_ACTIVITY_.
Lines with "radio": copy each one from the listing below.

_MATERIALS PROVIDED_.
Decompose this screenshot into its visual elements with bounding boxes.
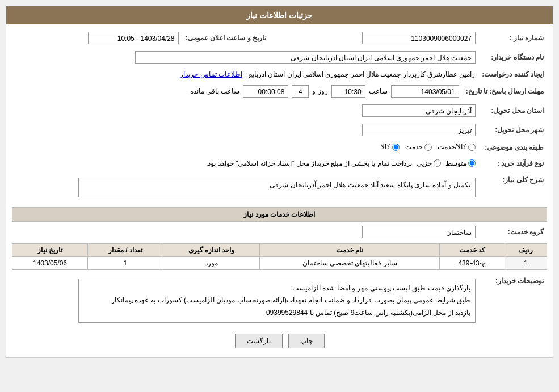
city-value: تبریز <box>60 122 479 138</box>
process-label-jozii: جزیی <box>417 159 432 167</box>
deadline-remain-suffix: ساعت باقی مانده <box>190 87 240 95</box>
category-radio-khedmat[interactable] <box>424 144 432 151</box>
info-table-row2: نام دستگاه خریدار: جمعیت هلال احمر جمهور… <box>12 49 547 65</box>
info-table-row5: استان محل تحویل: آذربایجان شرقی <box>12 103 547 119</box>
process-row: متوسط جزیی پرداخت تمام یا بخشی از مبلغ خ… <box>15 159 476 167</box>
table-cell-date: 1403/05/06 <box>12 256 88 269</box>
buyer-name-label: نام دستگاه خریدار: <box>479 49 547 65</box>
deadline-label: مهلت ارسال پاسخ: تا تاریخ: <box>463 83 547 99</box>
info-table-row6: شهر محل تحویل: تبریز <box>12 122 547 138</box>
need-description-label: شرح کلی نیاز: <box>479 172 547 203</box>
province-box: آذربایجان شرقی <box>362 104 476 117</box>
button-row: چاپ بازگشت <box>12 334 547 348</box>
page-wrapper: جزئیات اطلاعات نیاز شماره نیاز : 1103009… <box>0 0 559 392</box>
deadline-day-label: روز و <box>312 87 327 95</box>
deadline-time-box: 10:30 <box>331 85 365 98</box>
col-header-qty: تعداد / مقدار <box>87 243 163 256</box>
date-time-label: تاریخ و ساعت اعلان عمومی: <box>182 30 270 46</box>
category-option-kala-khedmat[interactable]: کالا/خدمت <box>438 143 476 151</box>
category-option-khedmat[interactable]: خدمت <box>405 143 432 151</box>
creator-text: رامین عطارشرق کاربردار جمعیت هلال احمر ج… <box>248 70 475 78</box>
process-label: نوع فرآیند خرید : <box>479 158 547 169</box>
buyer-notes-value: بارگذاری قیمت طبق لیست پیوستی مهر و امضا… <box>12 273 479 328</box>
info-table-row8: نوع فرآیند خرید : متوسط جزیی پرداخت <box>12 158 547 169</box>
main-container: جزئیات اطلاعات نیاز شماره نیاز : 1103009… <box>6 6 553 358</box>
province-value: آذربایجان شرقی <box>48 103 479 119</box>
category-label-kala-khedmat: کالا/خدمت <box>438 143 466 151</box>
category-radio-kala[interactable] <box>392 144 400 151</box>
service-group-box: ساختمان <box>362 226 476 238</box>
process-radio-mutavasset[interactable] <box>468 159 476 167</box>
deadline-remain-box: 00:00:08 <box>243 85 288 98</box>
buyer-notes-line: بازدید از محل الزامی(یکشنبه راس ساعت9 صب… <box>83 307 470 319</box>
process-option-mutavasset[interactable]: متوسط <box>445 159 476 167</box>
process-option-jozii[interactable]: جزیی <box>417 159 441 167</box>
category-options: کالا/خدمت خدمت کالا <box>12 141 479 154</box>
service-group-value: ساختمان <box>12 224 479 240</box>
need-number-label: شماره نیاز : <box>479 30 547 46</box>
creator-label: ایجاد کننده درخواست: <box>478 69 547 80</box>
category-label-kala: کالا <box>381 143 390 151</box>
category-option-kala[interactable]: کالا <box>381 143 400 151</box>
info-table-row1: شماره نیاز : 1103009006000027 تاریخ و سا… <box>12 30 547 46</box>
buyer-notes-label: توضیحات خریدار: <box>479 273 547 328</box>
services-section-title: اطلاعات خدمات مورد نیاز <box>12 207 547 222</box>
info-table-row3: ایجاد کننده درخواست: رامین عطارشرق کاربر… <box>12 69 547 80</box>
info-table-description: شرح کلی نیاز: تکمیل و آماده سازی پایگاه … <box>12 172 547 203</box>
need-number-box: 1103009006000027 <box>362 32 476 44</box>
print-button[interactable]: چاپ <box>288 334 325 348</box>
col-header-row: ردیف <box>505 243 547 256</box>
creator-value: رامین عطارشرق کاربردار جمعیت هلال احمر ج… <box>12 69 478 80</box>
buyer-notes-line: بارگذاری قیمت طبق لیست پیوستی مهر و امضا… <box>83 283 470 295</box>
buyer-name-value: جمعیت هلال احمر جمهوری اسلامی ایران استا… <box>12 49 479 65</box>
need-description-value: تکمیل و آماده سازی پایگاه سعید آباد جمعی… <box>12 172 479 203</box>
buyer-notes-box: بارگذاری قیمت طبق لیست پیوستی مهر و امضا… <box>78 279 476 323</box>
col-header-code: کد خدمت <box>440 243 505 256</box>
date-time-value: 1403/04/28 - 10:05 <box>12 30 182 46</box>
date-time-box: 1403/04/28 - 10:05 <box>88 32 179 44</box>
deadline-time-label: ساعت <box>369 87 388 95</box>
process-options: متوسط جزیی پرداخت تمام یا بخشی از مبلغ خ… <box>12 158 479 169</box>
process-note: پرداخت تمام یا بخشی از مبلغ خریداز محل "… <box>206 159 412 167</box>
services-table: ردیف کد خدمت نام خدمت واحد اندازه گیری ت… <box>12 243 547 270</box>
process-label-mutavasset: متوسط <box>445 159 466 167</box>
info-table-row7: طبقه بندی موضوعی: کالا/خدمت خدمت <box>12 141 547 154</box>
table-cell-row: 1 <box>505 256 547 269</box>
creator-link[interactable]: اطلاعات تماس خریدار <box>180 70 242 78</box>
category-radio-kala-khedmat[interactable] <box>468 144 476 151</box>
category-radio-group: کالا/خدمت خدمت کالا <box>381 143 476 151</box>
city-label: شهر محل تحویل: <box>479 122 547 138</box>
deadline-date-box: 1403/05/01 <box>391 85 459 98</box>
buyer-notes-line: طبق شرایط عمومی پیمان بصورت قرارداد و ضم… <box>83 294 470 307</box>
info-table-buyer-notes: توضیحات خریدار: بارگذاری قیمت طبق لیست پ… <box>12 273 547 328</box>
info-table-service-group: گروه خدمت: ساختمان <box>12 224 547 240</box>
province-label: استان محل تحویل: <box>479 103 547 119</box>
table-row: 1ج-43-439سایر فعالیتهای تخصصی ساختمانمور… <box>12 256 547 269</box>
city-box: تبریز <box>362 124 476 136</box>
col-header-date: تاریخ نیاز <box>12 243 88 256</box>
table-cell-code: ج-43-439 <box>440 256 505 269</box>
col-header-unit: واحد اندازه گیری <box>163 243 259 256</box>
service-group-label: گروه خدمت: <box>479 224 547 240</box>
buyer-name-box: جمعیت هلال احمر جمهوری اسلامی ایران استا… <box>135 51 476 64</box>
category-label: طبقه بندی موضوعی: <box>479 141 547 154</box>
deadline-row: 1403/05/01 ساعت 10:30 روز و 4 00:00:08 س… <box>15 85 459 98</box>
info-table-row4: مهلت ارسال پاسخ: تا تاریخ: 1403/05/01 سا… <box>12 83 547 99</box>
page-title: جزئیات اطلاعات نیاز <box>6 6 553 24</box>
deadline-values: 1403/05/01 ساعت 10:30 روز و 4 00:00:08 س… <box>12 83 463 99</box>
col-header-name: نام خدمت <box>259 243 439 256</box>
back-button[interactable]: بازگشت <box>235 334 283 348</box>
table-cell-quantity: 1 <box>87 256 163 269</box>
table-cell-unit: مورد <box>163 256 259 269</box>
process-radio-jozii[interactable] <box>434 159 441 167</box>
content-area: شماره نیاز : 1103009006000027 تاریخ و سا… <box>6 24 553 357</box>
deadline-day-box: 4 <box>292 85 309 98</box>
table-cell-name: سایر فعالیتهای تخصصی ساختمان <box>259 256 439 269</box>
need-description-box: تکمیل و آماده سازی پایگاه سعید آباد جمعی… <box>78 178 476 197</box>
category-label-khedmat: خدمت <box>405 143 423 151</box>
need-number-value: 1103009006000027 <box>270 30 479 46</box>
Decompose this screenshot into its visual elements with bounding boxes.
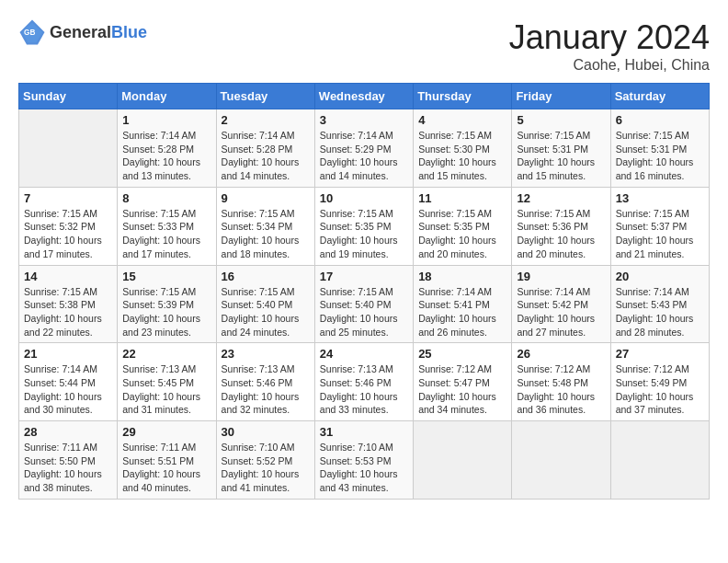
calendar-cell: 1Sunrise: 7:14 AMSunset: 5:28 PMDaylight… (118, 109, 216, 188)
day-number: 9 (222, 191, 310, 205)
cell-content: Sunrise: 7:14 AMSunset: 5:43 PMDaylight:… (616, 285, 704, 339)
calendar-cell: 15Sunrise: 7:15 AMSunset: 5:39 PMDayligh… (118, 265, 216, 343)
day-number: 31 (320, 425, 408, 439)
calendar-cell: 25Sunrise: 7:12 AMSunset: 5:47 PMDayligh… (414, 343, 512, 421)
cell-content: Sunrise: 7:13 AMSunset: 5:45 PMDaylight:… (122, 362, 210, 417)
day-number: 5 (517, 113, 605, 127)
day-number: 1 (122, 113, 210, 127)
calendar-cell: 30Sunrise: 7:10 AMSunset: 5:52 PMDayligh… (216, 421, 314, 500)
calendar-cell: 7Sunrise: 7:15 AMSunset: 5:32 PMDaylight… (19, 187, 118, 265)
calendar-week-row: 14Sunrise: 7:15 AMSunset: 5:38 PMDayligh… (19, 265, 710, 343)
calendar-cell: 6Sunrise: 7:15 AMSunset: 5:31 PMDaylight… (610, 109, 709, 188)
day-number: 23 (222, 347, 310, 361)
calendar-cell: 28Sunrise: 7:11 AMSunset: 5:50 PMDayligh… (19, 421, 118, 500)
cell-content: Sunrise: 7:14 AMSunset: 5:28 PMDaylight:… (122, 129, 210, 183)
logo: GB GeneralBlue (18, 18, 147, 46)
calendar-cell: 18Sunrise: 7:14 AMSunset: 5:41 PMDayligh… (414, 265, 512, 343)
weekday-header-wednesday: Wednesday (314, 84, 413, 109)
day-number: 22 (122, 347, 210, 361)
cell-content: Sunrise: 7:15 AMSunset: 5:33 PMDaylight:… (122, 207, 210, 261)
cell-content: Sunrise: 7:10 AMSunset: 5:52 PMDaylight:… (222, 441, 310, 495)
cell-content: Sunrise: 7:14 AMSunset: 5:28 PMDaylight:… (222, 129, 310, 183)
weekday-header-tuesday: Tuesday (216, 84, 314, 109)
day-number: 28 (24, 425, 112, 439)
day-number: 30 (222, 425, 310, 439)
calendar-cell (414, 421, 512, 500)
calendar-cell: 3Sunrise: 7:14 AMSunset: 5:29 PMDaylight… (314, 109, 413, 188)
location-label: Caohe, Hubei, China (509, 57, 710, 74)
calendar-cell: 12Sunrise: 7:15 AMSunset: 5:36 PMDayligh… (512, 187, 610, 265)
calendar-cell: 24Sunrise: 7:13 AMSunset: 5:46 PMDayligh… (314, 343, 413, 421)
weekday-header-saturday: Saturday (610, 84, 709, 109)
logo-icon: GB (18, 18, 46, 46)
calendar-week-row: 1Sunrise: 7:14 AMSunset: 5:28 PMDaylight… (19, 109, 710, 188)
cell-content: Sunrise: 7:15 AMSunset: 5:35 PMDaylight:… (418, 207, 506, 261)
cell-content: Sunrise: 7:15 AMSunset: 5:31 PMDaylight:… (616, 129, 704, 183)
cell-content: Sunrise: 7:13 AMSunset: 5:46 PMDaylight:… (222, 362, 310, 417)
calendar-cell: 14Sunrise: 7:15 AMSunset: 5:38 PMDayligh… (19, 265, 118, 343)
cell-content: Sunrise: 7:15 AMSunset: 5:31 PMDaylight:… (517, 129, 605, 183)
calendar-cell: 10Sunrise: 7:15 AMSunset: 5:35 PMDayligh… (314, 187, 413, 265)
logo-blue: Blue (111, 23, 147, 41)
day-number: 16 (222, 270, 310, 283)
calendar-cell: 17Sunrise: 7:15 AMSunset: 5:40 PMDayligh… (314, 265, 413, 343)
logo-general: General (50, 23, 111, 41)
day-number: 15 (122, 270, 210, 283)
day-number: 11 (418, 191, 506, 205)
day-number: 25 (418, 347, 506, 361)
calendar-cell: 11Sunrise: 7:15 AMSunset: 5:35 PMDayligh… (414, 187, 512, 265)
cell-content: Sunrise: 7:15 AMSunset: 5:35 PMDaylight:… (320, 207, 408, 261)
cell-content: Sunrise: 7:12 AMSunset: 5:47 PMDaylight:… (418, 362, 506, 417)
day-number: 26 (517, 347, 605, 361)
cell-content: Sunrise: 7:15 AMSunset: 5:36 PMDaylight:… (517, 207, 605, 261)
weekday-header-friday: Friday (512, 84, 610, 109)
day-number: 13 (616, 191, 704, 205)
day-number: 7 (24, 191, 112, 205)
day-number: 12 (517, 191, 605, 205)
calendar-table: SundayMondayTuesdayWednesdayThursdayFrid… (18, 83, 710, 500)
cell-content: Sunrise: 7:12 AMSunset: 5:48 PMDaylight:… (517, 362, 605, 417)
calendar-cell: 29Sunrise: 7:11 AMSunset: 5:51 PMDayligh… (118, 421, 216, 500)
day-number: 27 (616, 347, 704, 361)
cell-content: Sunrise: 7:15 AMSunset: 5:32 PMDaylight:… (24, 207, 112, 261)
calendar-cell: 22Sunrise: 7:13 AMSunset: 5:45 PMDayligh… (118, 343, 216, 421)
calendar-cell: 27Sunrise: 7:12 AMSunset: 5:49 PMDayligh… (610, 343, 709, 421)
calendar-week-row: 28Sunrise: 7:11 AMSunset: 5:50 PMDayligh… (19, 421, 710, 500)
calendar-cell: 20Sunrise: 7:14 AMSunset: 5:43 PMDayligh… (610, 265, 709, 343)
weekday-header-row: SundayMondayTuesdayWednesdayThursdayFrid… (19, 84, 710, 109)
cell-content: Sunrise: 7:11 AMSunset: 5:51 PMDaylight:… (122, 441, 210, 495)
day-number: 24 (320, 347, 408, 361)
cell-content: Sunrise: 7:15 AMSunset: 5:40 PMDaylight:… (222, 285, 310, 339)
calendar-cell: 21Sunrise: 7:14 AMSunset: 5:44 PMDayligh… (19, 343, 118, 421)
day-number: 20 (616, 270, 704, 283)
cell-content: Sunrise: 7:15 AMSunset: 5:37 PMDaylight:… (616, 207, 704, 261)
svg-text:GB: GB (24, 29, 35, 37)
cell-content: Sunrise: 7:15 AMSunset: 5:40 PMDaylight:… (320, 285, 408, 339)
calendar-cell: 31Sunrise: 7:10 AMSunset: 5:53 PMDayligh… (314, 421, 413, 500)
cell-content: Sunrise: 7:15 AMSunset: 5:39 PMDaylight:… (122, 285, 210, 339)
day-number: 17 (320, 270, 408, 283)
cell-content: Sunrise: 7:11 AMSunset: 5:50 PMDaylight:… (24, 441, 112, 495)
calendar-week-row: 21Sunrise: 7:14 AMSunset: 5:44 PMDayligh… (19, 343, 710, 421)
day-number: 10 (320, 191, 408, 205)
calendar-cell: 8Sunrise: 7:15 AMSunset: 5:33 PMDaylight… (118, 187, 216, 265)
calendar-cell: 16Sunrise: 7:15 AMSunset: 5:40 PMDayligh… (216, 265, 314, 343)
page-header: GB GeneralBlue January 2024 Caohe, Hubei… (18, 18, 710, 74)
cell-content: Sunrise: 7:15 AMSunset: 5:30 PMDaylight:… (418, 129, 506, 183)
calendar-cell: 4Sunrise: 7:15 AMSunset: 5:30 PMDaylight… (414, 109, 512, 188)
logo-text: GeneralBlue (50, 23, 147, 42)
day-number: 8 (122, 191, 210, 205)
cell-content: Sunrise: 7:14 AMSunset: 5:44 PMDaylight:… (24, 362, 112, 417)
calendar-cell: 19Sunrise: 7:14 AMSunset: 5:42 PMDayligh… (512, 265, 610, 343)
cell-content: Sunrise: 7:14 AMSunset: 5:29 PMDaylight:… (320, 129, 408, 183)
cell-content: Sunrise: 7:12 AMSunset: 5:49 PMDaylight:… (616, 362, 704, 417)
calendar-cell (512, 421, 610, 500)
title-block: January 2024 Caohe, Hubei, China (509, 18, 710, 74)
cell-content: Sunrise: 7:13 AMSunset: 5:46 PMDaylight:… (320, 362, 408, 417)
calendar-cell: 2Sunrise: 7:14 AMSunset: 5:28 PMDaylight… (216, 109, 314, 188)
day-number: 19 (517, 270, 605, 283)
calendar-cell (610, 421, 709, 500)
day-number: 29 (122, 425, 210, 439)
weekday-header-monday: Monday (118, 84, 216, 109)
calendar-cell: 9Sunrise: 7:15 AMSunset: 5:34 PMDaylight… (216, 187, 314, 265)
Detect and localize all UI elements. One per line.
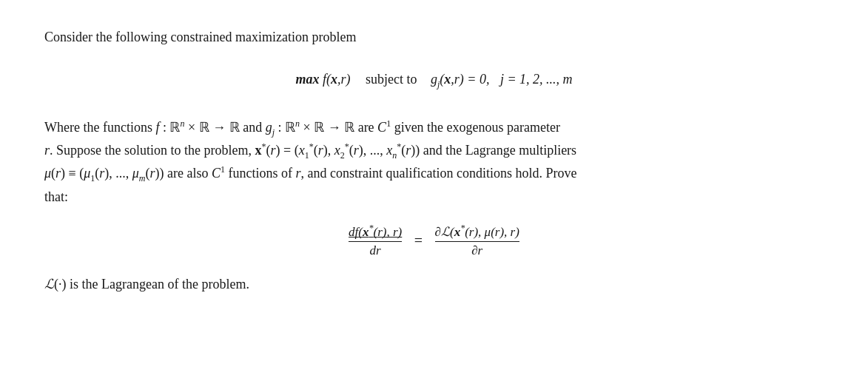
subject-to-label: subject to xyxy=(366,72,417,87)
rhs-numerator: ∂ℒ(x*(r), μ(r), r) xyxy=(435,223,519,242)
constraint-expression: gj(x,r) = 0, xyxy=(431,72,490,87)
intro-text: Consider the following constrained maxim… xyxy=(44,30,824,45)
index-range: j = 1, 2, ..., m xyxy=(500,72,573,87)
rhs-denominator: ∂r xyxy=(471,242,482,258)
lagrangean-note: ℒ(·) is the Lagrangean of the problem. xyxy=(44,276,824,292)
lhs-fraction: df(x*(r), r) dr xyxy=(349,223,402,258)
description-paragraph: Where the functions f : ℝn × ℝ → ℝ and g… xyxy=(44,117,824,209)
max-expression: max f(x,r) subject to gj(x,r) = 0, j = 1… xyxy=(44,72,824,90)
rhs-fraction: ∂ℒ(x*(r), μ(r), r) ∂r xyxy=(435,223,519,258)
main-equation: df(x*(r), r) dr = ∂ℒ(x*(r), μ(r), r) ∂r xyxy=(44,223,824,258)
lhs-numerator: df(x*(r), r) xyxy=(349,223,402,242)
objective-function: f(x,r) xyxy=(323,72,351,87)
lhs-denominator: dr xyxy=(370,242,381,258)
equals-sign: = xyxy=(414,232,423,249)
max-keyword: max xyxy=(295,72,319,87)
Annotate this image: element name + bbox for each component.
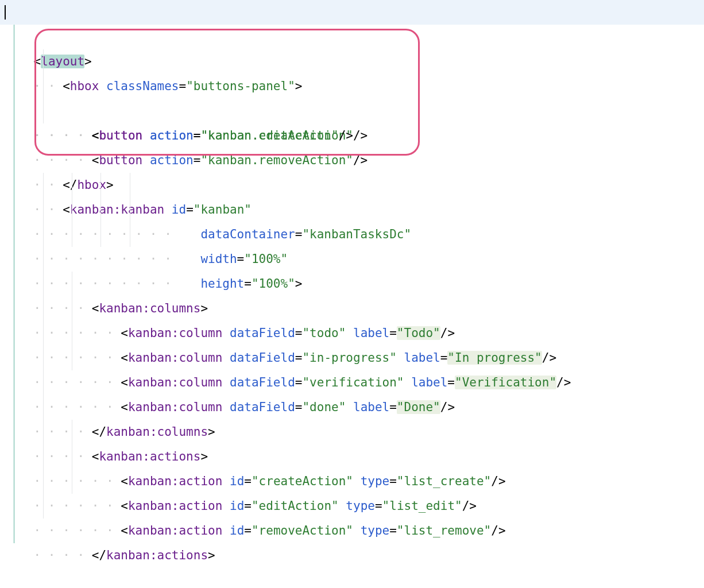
code-line[interactable]: · · · · · · · · · · dataContainer="kanba… xyxy=(0,173,704,198)
code-line[interactable]: · · <kanban:kanban id="kanban" xyxy=(0,148,704,173)
code-line[interactable]: · · · · · · <kanban:column dataField="to… xyxy=(0,272,704,296)
code-line[interactable]: · · · · · · <kanban:column dataField="ve… xyxy=(0,321,704,346)
code-line[interactable]: · · · · <button action="kanban.editActio… xyxy=(0,74,704,99)
code-line[interactable]: · · · · <kanban:actions> xyxy=(0,395,704,420)
text-caret xyxy=(5,5,6,20)
code-line[interactable]: · · · · <kanban:columns> xyxy=(0,247,704,272)
code-line[interactable]: · · · · · · <kanban:action id="createAct… xyxy=(0,420,704,444)
code-line[interactable]: · · · · · · <kanban:column dataField="in… xyxy=(0,296,704,321)
code-line[interactable]: · · </kanban:kanban> xyxy=(0,519,704,543)
code-line[interactable]: · · · · · · · · · · height="100%"> xyxy=(0,222,704,247)
code-line[interactable]: · · · · <button action="kanban.removeAct… xyxy=(0,99,704,123)
code-line[interactable]: · · · · · · <kanban:action id="removeAct… xyxy=(0,469,704,494)
code-line[interactable]: · · · · · · <kanban:column dataField="do… xyxy=(0,346,704,370)
code-line[interactable]: · · · · <button action="kanban.createAct… xyxy=(0,49,704,74)
code-editor[interactable]: <layout> · · <hbox classNames="buttons-p… xyxy=(0,0,704,568)
indent-guide xyxy=(14,49,14,74)
code-line[interactable]: · · · · · · · · · · width="100%" xyxy=(0,198,704,222)
indent-guide xyxy=(43,49,44,74)
code-line[interactable]: · · </hbox> xyxy=(0,123,704,148)
code-line[interactable]: · · · · </kanban:columns> xyxy=(0,370,704,395)
code-line[interactable]: </layout> xyxy=(0,543,704,568)
indent-guide xyxy=(14,25,14,49)
code-line[interactable]: · · · · · · <kanban:action id="editActio… xyxy=(0,444,704,469)
code-line[interactable]: · · · · </kanban:actions> xyxy=(0,494,704,519)
code-line[interactable]: <layout> xyxy=(0,0,704,25)
code-line[interactable]: · · <hbox classNames="buttons-panel"> xyxy=(0,25,704,49)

_ANSWER BOX_.
category-radio-khedmat[interactable] <box>424 144 432 151</box>
category-radio-kala[interactable] <box>392 144 400 151</box>
process-radio-mutavasset[interactable] <box>468 159 476 167</box>
category-radio-kala-khedmat[interactable] <box>468 144 476 151</box>
category-radio-group: کالا/خدمت خدمت کالا <box>381 143 476 151</box>
process-radio-jozii[interactable] <box>434 159 441 167</box>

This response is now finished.